REQUIRED ACTION — Should a line below contain the word "eshoprent", report it.

Page images and extracted text

++++++++

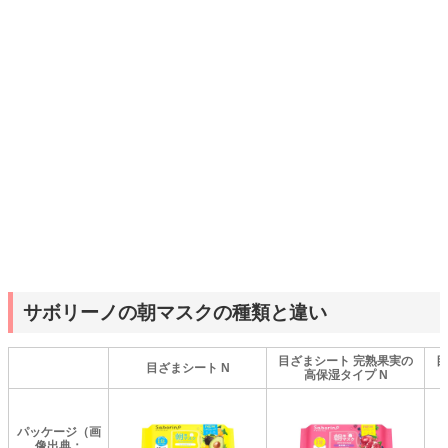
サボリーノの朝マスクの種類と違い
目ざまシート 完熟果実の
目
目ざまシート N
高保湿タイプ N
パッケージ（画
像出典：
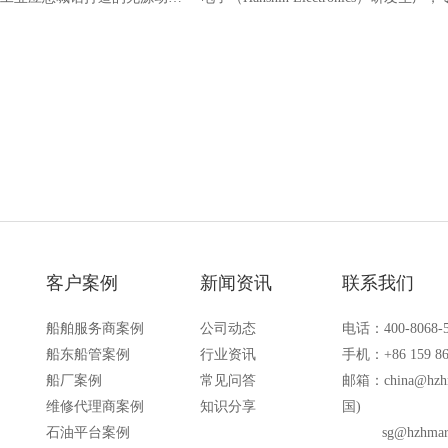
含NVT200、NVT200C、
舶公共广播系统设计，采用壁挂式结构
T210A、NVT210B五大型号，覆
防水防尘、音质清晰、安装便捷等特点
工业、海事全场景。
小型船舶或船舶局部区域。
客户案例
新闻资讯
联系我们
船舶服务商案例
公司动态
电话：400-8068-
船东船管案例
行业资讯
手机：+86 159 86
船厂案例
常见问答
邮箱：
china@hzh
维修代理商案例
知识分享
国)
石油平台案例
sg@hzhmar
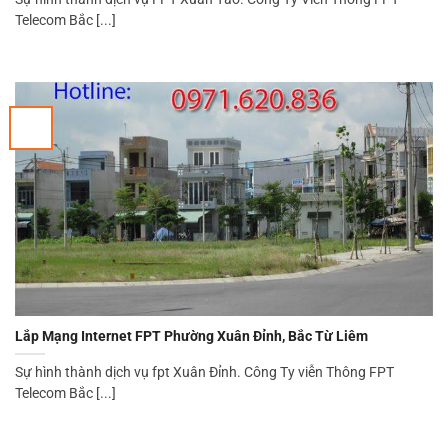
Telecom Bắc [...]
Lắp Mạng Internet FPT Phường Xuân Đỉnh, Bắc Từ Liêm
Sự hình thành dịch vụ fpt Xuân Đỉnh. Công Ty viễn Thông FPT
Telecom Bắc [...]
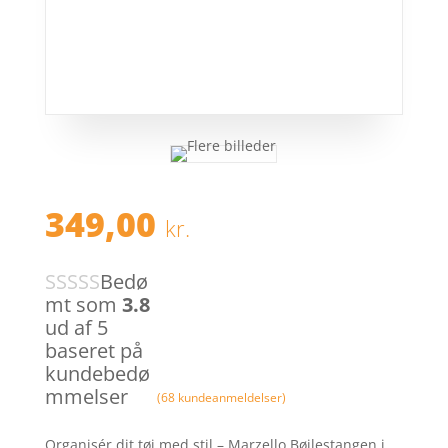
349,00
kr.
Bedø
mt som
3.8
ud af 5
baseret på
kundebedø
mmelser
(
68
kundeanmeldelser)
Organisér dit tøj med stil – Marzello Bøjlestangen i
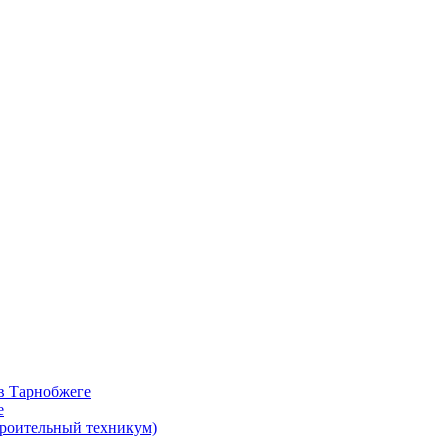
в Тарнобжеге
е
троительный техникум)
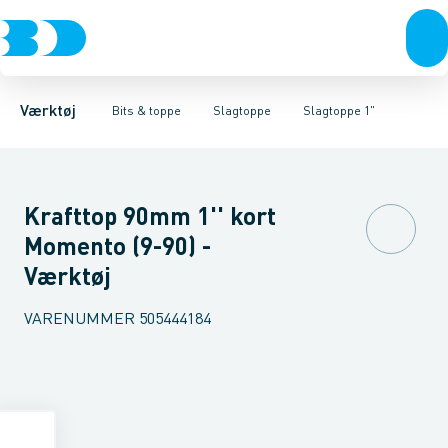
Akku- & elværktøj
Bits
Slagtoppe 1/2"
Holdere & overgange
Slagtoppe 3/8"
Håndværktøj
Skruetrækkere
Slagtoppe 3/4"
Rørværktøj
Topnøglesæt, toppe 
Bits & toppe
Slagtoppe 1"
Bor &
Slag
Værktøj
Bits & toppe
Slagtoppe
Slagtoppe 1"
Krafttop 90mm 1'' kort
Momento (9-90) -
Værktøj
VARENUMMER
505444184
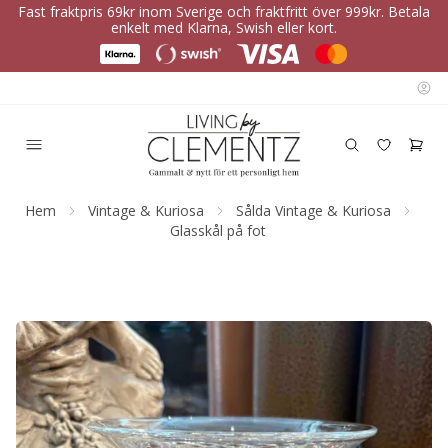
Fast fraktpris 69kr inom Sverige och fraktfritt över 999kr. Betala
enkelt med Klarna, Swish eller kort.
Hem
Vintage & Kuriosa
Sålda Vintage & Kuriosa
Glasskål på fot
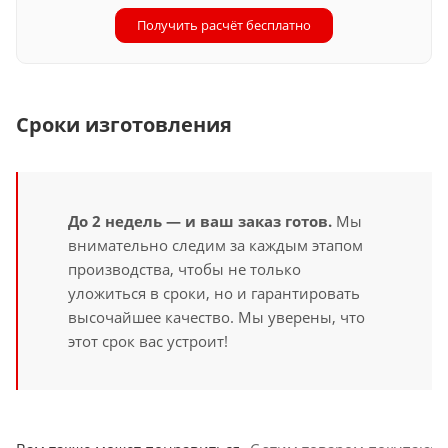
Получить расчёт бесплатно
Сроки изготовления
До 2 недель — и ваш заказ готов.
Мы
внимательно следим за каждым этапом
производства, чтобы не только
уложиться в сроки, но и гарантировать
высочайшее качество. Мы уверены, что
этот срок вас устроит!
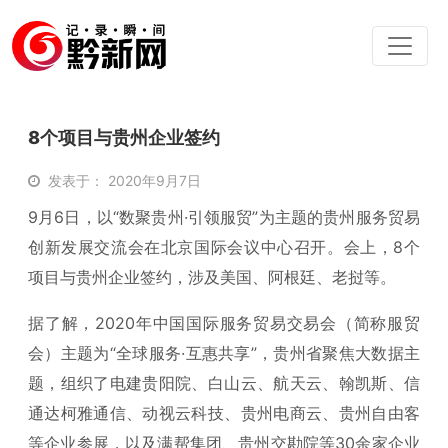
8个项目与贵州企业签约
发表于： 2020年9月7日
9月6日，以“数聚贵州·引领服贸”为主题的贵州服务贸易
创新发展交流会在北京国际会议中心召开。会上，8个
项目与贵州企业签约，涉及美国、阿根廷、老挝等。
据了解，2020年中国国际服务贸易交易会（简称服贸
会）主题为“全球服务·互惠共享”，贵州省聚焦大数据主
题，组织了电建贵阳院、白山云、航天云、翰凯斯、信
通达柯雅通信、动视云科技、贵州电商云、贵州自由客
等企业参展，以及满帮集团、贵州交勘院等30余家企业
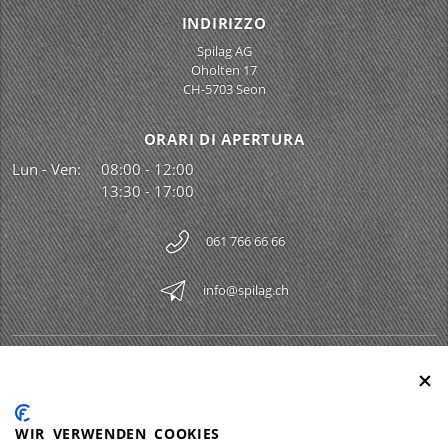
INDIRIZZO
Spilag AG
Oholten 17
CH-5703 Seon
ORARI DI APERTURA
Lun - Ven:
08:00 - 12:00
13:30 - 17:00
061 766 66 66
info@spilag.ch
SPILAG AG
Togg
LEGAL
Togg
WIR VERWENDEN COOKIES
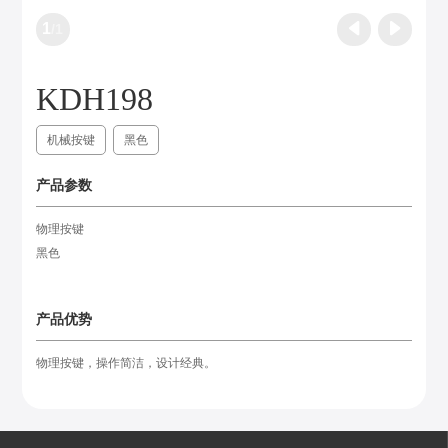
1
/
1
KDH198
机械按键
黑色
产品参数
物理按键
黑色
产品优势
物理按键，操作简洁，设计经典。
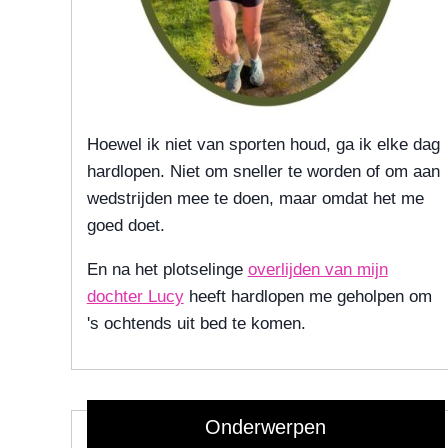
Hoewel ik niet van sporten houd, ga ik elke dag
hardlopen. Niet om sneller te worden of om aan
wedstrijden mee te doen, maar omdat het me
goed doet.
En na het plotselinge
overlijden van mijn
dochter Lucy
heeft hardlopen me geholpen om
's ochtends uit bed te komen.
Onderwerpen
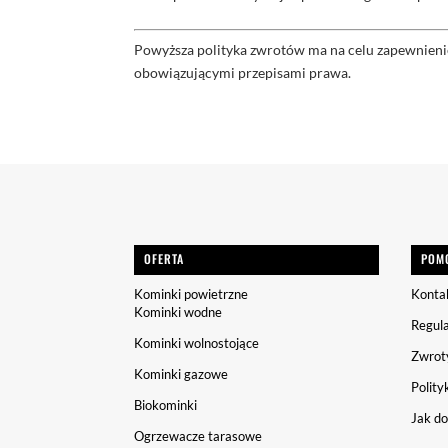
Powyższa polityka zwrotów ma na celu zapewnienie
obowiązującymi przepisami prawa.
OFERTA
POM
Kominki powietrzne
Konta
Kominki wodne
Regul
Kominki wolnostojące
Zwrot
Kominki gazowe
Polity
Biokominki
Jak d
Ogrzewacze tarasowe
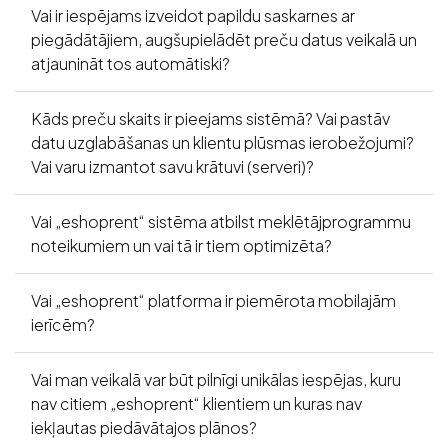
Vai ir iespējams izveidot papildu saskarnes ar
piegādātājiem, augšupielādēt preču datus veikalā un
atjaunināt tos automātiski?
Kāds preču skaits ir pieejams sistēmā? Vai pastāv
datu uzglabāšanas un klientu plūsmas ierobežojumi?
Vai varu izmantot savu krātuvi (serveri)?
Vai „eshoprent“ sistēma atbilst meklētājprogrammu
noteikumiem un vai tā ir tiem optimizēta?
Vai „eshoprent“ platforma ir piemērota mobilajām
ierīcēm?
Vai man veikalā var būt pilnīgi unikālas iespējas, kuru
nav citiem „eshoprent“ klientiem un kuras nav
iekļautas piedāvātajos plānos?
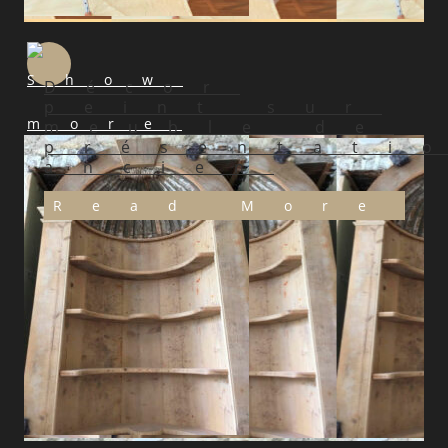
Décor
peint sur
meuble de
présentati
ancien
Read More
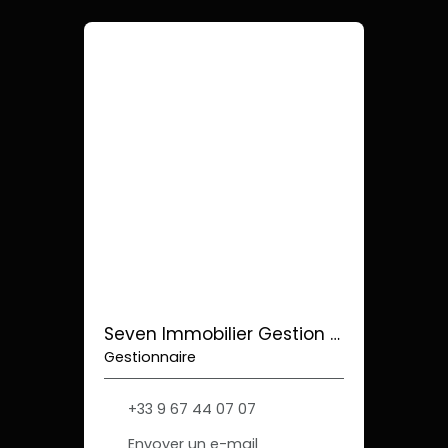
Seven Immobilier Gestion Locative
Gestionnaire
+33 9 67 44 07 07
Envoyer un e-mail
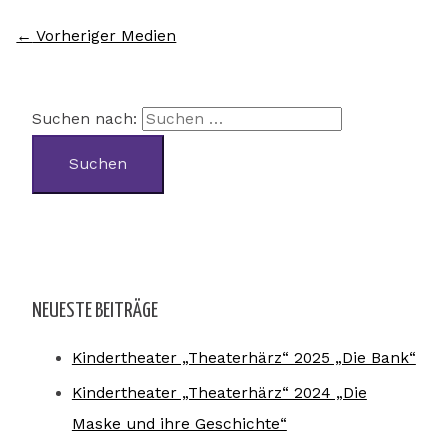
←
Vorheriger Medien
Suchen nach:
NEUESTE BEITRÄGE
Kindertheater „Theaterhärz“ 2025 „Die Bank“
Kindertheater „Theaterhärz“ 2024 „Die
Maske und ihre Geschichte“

++++++++

FINISHED EXERCISE —
Vai „eshoprent“ sistēma atbilst meklētājprogrammu
Vai „eshoprent“ platforma ir piemērota mobilajām
nav citiem „eshoprent“ klientiem un kuras nav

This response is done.